Not sorry I got the divorce, just sorry I married who I did to begin with....


----------



## lenzi (Apr 10, 2012)

itscomplicatedforsure said:


> For all of you going down that road, be careful what you agree to.


That's a good point but not really the reason you've got problems.

It's not what you agreed to, it's the fact that the system is so slow, inefficient, and expensive that even if you've got an agreement that you can live with, if the other party doesn't honor their promises, it sometimes isn't worth the time, effort, aggravation and expense to go after them.

One thing to consider that if he's found in contempt, in many jurisdictions he'll have to pay your legal fees along with anything else he owes you or he'll face jail time. 



itscomplicatedforsure said:


> Not sorry I got the divorce, just sorry I married who I did to begin with....


Next time don't get married. I know I won't.


----------



## itscomplicatedforsure (May 30, 2013)

lenzi said:


> That's a good point but not really the reason you've got problems.
> 
> It's not what you agreed to, it's the fact that the system is so slow, inefficient, and expensive that even if you've got an agreement that you can live with, if the other party doesn't honor their promises, it sometimes isn't worth the time, effort, aggravation and expense to go after them.
> 
> ...


No worries there. Who needs it.


----------



## SurpriseMyself (Nov 14, 2009)

itscomplicatedforsure said:


> For all of you going down that road, be careful what you agree to.


What would you have done differently? What advice can you give? I want to divorce but am scared that I don't know what to do/not do. I don't want to end up in a bad situation.


----------



## itscomplicatedforsure (May 30, 2013)

ebp123 said:


> What would you have done differently? What advice can you give? I want to divorce but am scared that I don't know what to do/not do. I don't want to end up in a bad situation.


Well, obviously, I am no expert. And I only have my own experience to base it on, but I can share that. 

*Any credit card debt? Deal with it before the divorce.* 
We didn't have a lot, but in the settlement split what we had 50/50, except for one card that was totally his (legal fees). Within 6 weeks of the divorce being made final, I had opened a new card in my name and transferred the 1/2 that I was ordered to pay to that card. Now 18 months after the divorce, he has not done so, and has made multiple late payments. The credit card companies do not care what the divorce settlement says. My name is on the accounts, it affects my credit, and I have collectors calling me for payment.
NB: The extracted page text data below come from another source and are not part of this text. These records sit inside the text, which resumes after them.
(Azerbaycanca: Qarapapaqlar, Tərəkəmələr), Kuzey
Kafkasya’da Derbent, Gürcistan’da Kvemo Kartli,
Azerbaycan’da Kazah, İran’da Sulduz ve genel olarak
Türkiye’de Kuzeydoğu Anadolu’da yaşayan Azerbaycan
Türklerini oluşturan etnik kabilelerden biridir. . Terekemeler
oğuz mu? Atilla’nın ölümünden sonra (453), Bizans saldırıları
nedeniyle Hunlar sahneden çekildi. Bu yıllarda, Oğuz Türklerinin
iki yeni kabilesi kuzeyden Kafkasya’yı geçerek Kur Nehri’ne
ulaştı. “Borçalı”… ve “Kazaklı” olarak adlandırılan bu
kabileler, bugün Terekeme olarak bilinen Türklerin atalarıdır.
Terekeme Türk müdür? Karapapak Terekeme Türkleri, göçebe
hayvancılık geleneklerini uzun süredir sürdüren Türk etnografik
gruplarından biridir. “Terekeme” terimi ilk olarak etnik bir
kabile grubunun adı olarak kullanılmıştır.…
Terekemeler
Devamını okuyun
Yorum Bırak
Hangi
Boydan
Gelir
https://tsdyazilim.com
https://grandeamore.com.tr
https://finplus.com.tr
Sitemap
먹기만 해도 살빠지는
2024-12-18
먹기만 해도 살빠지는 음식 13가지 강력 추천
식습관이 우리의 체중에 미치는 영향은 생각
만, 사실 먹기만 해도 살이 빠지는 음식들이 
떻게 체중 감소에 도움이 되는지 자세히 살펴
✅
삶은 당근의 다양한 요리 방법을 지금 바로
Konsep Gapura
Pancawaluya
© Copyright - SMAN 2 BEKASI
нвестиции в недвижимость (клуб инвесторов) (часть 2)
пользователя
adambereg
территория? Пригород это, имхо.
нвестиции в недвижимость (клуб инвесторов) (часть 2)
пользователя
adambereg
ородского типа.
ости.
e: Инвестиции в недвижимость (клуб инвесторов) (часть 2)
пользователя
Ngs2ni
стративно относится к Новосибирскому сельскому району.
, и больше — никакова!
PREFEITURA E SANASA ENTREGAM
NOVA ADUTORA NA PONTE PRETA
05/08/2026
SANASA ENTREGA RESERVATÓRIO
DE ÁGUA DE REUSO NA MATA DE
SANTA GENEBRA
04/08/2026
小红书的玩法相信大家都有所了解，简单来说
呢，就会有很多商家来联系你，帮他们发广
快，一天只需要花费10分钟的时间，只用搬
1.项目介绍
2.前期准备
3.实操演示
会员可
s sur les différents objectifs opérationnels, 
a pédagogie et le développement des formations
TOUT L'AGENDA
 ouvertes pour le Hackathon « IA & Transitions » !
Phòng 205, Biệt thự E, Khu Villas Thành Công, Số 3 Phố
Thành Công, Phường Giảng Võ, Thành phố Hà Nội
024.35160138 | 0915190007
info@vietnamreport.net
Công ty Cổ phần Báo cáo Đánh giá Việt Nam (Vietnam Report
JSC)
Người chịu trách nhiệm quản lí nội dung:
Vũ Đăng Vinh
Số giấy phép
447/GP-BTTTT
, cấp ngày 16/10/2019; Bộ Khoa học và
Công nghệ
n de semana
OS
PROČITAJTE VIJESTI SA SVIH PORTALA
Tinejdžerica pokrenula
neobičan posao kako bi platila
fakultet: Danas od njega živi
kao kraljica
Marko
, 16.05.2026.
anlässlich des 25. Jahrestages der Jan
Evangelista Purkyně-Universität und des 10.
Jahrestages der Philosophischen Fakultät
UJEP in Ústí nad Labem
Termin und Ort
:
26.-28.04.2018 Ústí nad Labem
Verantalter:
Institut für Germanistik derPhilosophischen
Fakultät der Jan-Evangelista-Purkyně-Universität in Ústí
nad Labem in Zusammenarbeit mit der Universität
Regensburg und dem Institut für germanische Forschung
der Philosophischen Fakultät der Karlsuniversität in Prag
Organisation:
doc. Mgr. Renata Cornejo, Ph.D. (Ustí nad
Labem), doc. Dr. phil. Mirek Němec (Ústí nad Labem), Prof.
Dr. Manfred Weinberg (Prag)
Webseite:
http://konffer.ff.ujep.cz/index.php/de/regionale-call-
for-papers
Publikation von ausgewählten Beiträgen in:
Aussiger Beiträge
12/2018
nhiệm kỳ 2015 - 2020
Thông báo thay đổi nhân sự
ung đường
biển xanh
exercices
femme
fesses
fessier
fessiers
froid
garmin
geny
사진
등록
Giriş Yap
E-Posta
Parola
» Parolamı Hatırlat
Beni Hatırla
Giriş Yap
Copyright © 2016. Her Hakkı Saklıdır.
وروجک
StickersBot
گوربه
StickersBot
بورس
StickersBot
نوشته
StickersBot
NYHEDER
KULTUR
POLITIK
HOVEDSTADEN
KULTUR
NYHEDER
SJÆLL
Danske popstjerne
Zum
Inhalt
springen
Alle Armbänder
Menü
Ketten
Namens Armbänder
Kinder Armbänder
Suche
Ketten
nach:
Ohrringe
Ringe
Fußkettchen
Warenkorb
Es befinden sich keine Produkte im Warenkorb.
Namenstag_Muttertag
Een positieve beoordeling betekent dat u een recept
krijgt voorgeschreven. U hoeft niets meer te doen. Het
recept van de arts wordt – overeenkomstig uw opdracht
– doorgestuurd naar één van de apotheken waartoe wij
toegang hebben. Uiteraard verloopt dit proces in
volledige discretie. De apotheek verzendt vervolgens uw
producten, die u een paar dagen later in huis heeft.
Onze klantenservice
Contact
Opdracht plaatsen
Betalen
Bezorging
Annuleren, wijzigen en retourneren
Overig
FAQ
*Child support? Insist that it be paid through the court system.* 
He agreed to pay more support than required to allow me to stay in the house and avoid trying to sell a house that needs lots of work. At the time of our divorce, the market was really bad, and it would have taken forever to sell, and likely at a loss. He needed the equity I would owe him if I stayed to buy a house, and I was okay with staying with the extra support so that I could afford it. We had a very difficult time reaching an agreement, and one sticking point was that he did NOT want the child support garnished from his wages. Too embarrassing for him for some reason (misplaced pride, which I guess was one of many issues in the marriage.) My attorney convinced me to allow the ex to pay me directly. Well, he stopped paying, now I have to go through the hoops to enforce an existing court order (the divorce settlement). 

Bottom line, just because it's 'ordered' to happen in the divorce decree, someone has to enforce it if it doesn't, which means attorney fees for the party trying to get it enforced. 

My decree also states that whoever doesn't abide by the terms of the divorce decree must pay the attorney fees incurred by the other party. But, again, if they don't pay, you have to find a way to make them pay. More fees.

I would have definitely done things differently had I know how it all worked (Yeah right, works. The system doesn't work, it is BROKEN.).

I am over it all, and just want to move on. There is nothing civil left in this relationship, and never will be.


----------